Work to complete:
Return the lines below that carry the word "problem".

Information shown:

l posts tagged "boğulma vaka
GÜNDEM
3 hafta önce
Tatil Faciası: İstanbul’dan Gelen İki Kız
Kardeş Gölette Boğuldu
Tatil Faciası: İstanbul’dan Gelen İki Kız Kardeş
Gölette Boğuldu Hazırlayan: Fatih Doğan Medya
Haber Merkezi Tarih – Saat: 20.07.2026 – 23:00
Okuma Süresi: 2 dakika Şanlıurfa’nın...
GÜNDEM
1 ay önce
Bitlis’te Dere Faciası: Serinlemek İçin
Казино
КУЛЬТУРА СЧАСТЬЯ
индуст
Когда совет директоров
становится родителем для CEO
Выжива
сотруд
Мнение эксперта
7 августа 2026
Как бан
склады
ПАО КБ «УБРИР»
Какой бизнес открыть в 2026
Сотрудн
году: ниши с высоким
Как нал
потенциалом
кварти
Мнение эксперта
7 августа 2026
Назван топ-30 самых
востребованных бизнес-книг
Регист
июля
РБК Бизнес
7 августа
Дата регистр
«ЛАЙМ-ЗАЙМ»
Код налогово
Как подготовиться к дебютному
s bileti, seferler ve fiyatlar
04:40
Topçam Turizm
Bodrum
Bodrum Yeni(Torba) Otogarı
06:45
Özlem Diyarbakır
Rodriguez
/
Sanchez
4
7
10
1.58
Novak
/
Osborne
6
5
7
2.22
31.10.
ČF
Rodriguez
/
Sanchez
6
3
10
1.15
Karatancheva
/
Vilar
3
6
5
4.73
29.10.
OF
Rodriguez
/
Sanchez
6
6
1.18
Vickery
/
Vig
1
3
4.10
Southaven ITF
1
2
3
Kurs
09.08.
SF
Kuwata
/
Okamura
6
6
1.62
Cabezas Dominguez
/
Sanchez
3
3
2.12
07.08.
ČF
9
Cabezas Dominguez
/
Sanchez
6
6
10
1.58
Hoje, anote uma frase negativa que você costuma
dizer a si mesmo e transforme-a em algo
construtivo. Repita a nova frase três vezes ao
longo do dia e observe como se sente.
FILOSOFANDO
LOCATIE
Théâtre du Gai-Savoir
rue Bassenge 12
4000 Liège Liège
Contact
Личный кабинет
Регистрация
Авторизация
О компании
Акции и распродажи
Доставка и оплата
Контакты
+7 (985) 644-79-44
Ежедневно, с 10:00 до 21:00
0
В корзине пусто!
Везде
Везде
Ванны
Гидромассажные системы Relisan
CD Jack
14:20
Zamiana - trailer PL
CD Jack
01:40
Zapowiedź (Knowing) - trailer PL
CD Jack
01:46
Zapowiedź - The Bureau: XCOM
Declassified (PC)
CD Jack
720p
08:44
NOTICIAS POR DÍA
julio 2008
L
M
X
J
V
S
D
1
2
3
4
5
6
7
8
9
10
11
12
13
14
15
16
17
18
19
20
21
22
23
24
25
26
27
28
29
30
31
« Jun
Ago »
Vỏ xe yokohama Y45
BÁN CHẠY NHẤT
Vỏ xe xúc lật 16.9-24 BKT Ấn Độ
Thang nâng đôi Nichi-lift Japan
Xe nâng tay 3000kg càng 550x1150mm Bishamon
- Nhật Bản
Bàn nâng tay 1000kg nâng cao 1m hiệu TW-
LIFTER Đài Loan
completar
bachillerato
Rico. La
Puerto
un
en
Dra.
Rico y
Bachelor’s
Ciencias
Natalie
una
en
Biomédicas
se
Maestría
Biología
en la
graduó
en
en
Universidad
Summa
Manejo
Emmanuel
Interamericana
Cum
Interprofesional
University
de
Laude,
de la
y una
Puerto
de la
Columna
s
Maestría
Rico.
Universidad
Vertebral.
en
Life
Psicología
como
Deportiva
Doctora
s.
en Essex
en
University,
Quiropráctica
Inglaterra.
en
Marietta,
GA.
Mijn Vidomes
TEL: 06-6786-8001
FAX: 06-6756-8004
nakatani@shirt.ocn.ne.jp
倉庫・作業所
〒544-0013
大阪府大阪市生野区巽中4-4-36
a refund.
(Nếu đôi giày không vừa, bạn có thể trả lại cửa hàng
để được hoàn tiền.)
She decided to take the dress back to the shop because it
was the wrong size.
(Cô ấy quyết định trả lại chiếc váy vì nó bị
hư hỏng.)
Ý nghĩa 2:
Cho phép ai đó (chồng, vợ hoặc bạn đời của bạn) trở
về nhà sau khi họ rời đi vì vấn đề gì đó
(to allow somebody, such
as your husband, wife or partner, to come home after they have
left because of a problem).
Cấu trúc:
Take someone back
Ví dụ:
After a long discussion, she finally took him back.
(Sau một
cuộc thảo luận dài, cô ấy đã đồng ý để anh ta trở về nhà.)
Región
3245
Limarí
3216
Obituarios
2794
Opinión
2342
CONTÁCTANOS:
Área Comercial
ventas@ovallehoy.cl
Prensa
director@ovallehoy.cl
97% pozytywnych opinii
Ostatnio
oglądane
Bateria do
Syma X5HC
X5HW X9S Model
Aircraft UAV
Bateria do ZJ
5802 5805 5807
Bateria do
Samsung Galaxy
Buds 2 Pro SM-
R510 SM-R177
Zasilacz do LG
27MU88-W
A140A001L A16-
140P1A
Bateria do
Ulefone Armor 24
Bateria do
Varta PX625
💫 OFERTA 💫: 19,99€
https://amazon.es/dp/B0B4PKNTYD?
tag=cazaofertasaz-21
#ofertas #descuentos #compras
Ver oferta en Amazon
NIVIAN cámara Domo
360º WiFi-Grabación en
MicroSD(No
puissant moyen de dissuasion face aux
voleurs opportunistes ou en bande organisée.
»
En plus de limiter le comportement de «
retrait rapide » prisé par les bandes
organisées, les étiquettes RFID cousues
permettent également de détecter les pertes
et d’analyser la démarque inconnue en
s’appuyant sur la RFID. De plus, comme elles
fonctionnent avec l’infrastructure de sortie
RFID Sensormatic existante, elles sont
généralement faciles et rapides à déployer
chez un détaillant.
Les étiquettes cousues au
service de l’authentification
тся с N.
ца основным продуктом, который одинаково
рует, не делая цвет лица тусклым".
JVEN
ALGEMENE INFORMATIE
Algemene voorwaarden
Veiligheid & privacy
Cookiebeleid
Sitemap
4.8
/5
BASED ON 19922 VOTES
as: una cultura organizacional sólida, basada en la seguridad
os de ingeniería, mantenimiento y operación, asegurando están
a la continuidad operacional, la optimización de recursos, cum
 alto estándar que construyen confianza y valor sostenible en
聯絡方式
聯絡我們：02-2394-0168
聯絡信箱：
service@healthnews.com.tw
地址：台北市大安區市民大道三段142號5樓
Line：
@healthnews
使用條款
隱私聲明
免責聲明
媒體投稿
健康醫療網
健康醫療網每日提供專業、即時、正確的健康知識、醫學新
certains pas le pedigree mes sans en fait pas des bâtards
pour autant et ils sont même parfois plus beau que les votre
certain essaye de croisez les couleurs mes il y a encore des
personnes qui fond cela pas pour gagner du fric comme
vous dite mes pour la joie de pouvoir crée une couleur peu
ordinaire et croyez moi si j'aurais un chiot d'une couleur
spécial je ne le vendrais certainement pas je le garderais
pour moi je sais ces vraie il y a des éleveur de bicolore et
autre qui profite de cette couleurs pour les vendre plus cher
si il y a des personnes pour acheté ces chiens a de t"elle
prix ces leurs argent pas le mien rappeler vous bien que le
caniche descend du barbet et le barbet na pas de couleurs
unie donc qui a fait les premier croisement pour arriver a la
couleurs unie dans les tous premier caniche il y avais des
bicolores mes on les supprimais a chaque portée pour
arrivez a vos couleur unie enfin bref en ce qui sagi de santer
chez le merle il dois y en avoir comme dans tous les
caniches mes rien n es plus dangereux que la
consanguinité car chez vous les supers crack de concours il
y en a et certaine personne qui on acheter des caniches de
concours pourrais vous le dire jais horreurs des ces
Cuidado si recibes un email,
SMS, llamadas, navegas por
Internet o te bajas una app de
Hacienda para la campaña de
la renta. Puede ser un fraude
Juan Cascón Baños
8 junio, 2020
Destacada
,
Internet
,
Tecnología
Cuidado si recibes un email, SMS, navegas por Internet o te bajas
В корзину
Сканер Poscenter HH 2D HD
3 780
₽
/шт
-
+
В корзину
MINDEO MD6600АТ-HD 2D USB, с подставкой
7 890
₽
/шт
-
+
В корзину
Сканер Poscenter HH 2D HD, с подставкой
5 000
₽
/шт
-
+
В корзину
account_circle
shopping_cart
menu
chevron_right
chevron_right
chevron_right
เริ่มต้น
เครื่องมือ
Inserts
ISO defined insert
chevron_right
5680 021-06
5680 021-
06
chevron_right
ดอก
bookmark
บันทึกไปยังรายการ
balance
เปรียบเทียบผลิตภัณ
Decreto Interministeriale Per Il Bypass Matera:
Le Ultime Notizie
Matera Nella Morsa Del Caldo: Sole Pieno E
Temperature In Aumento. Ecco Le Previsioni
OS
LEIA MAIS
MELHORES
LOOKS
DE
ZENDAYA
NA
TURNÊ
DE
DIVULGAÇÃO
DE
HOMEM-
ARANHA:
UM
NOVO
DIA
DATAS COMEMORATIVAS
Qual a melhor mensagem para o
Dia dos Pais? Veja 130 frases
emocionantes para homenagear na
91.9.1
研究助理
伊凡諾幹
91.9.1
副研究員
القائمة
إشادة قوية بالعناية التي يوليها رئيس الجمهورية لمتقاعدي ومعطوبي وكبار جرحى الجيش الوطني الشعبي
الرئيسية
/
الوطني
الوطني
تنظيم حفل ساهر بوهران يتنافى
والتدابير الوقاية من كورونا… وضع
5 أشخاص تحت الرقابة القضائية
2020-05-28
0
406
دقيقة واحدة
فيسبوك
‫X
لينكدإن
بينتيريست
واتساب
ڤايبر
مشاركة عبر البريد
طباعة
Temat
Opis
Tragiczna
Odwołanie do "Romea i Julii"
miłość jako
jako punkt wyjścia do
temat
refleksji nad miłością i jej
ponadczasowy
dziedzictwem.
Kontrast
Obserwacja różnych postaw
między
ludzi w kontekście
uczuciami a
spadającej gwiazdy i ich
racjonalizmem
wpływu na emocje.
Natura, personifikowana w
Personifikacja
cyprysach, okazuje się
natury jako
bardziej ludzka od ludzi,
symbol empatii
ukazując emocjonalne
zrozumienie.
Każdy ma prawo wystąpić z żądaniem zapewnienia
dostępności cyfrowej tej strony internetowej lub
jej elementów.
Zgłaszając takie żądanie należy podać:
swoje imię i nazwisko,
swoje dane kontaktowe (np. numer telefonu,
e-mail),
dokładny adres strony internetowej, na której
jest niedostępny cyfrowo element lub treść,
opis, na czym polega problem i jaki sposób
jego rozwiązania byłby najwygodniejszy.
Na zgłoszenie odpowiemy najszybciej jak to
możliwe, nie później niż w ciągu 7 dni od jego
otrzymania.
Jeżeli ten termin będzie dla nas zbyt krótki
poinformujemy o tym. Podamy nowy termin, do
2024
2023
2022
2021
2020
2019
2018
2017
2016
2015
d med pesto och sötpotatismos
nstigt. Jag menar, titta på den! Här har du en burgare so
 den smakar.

Result for this task:
left because of a problem).
opis, na czym polega problem i jaki sposób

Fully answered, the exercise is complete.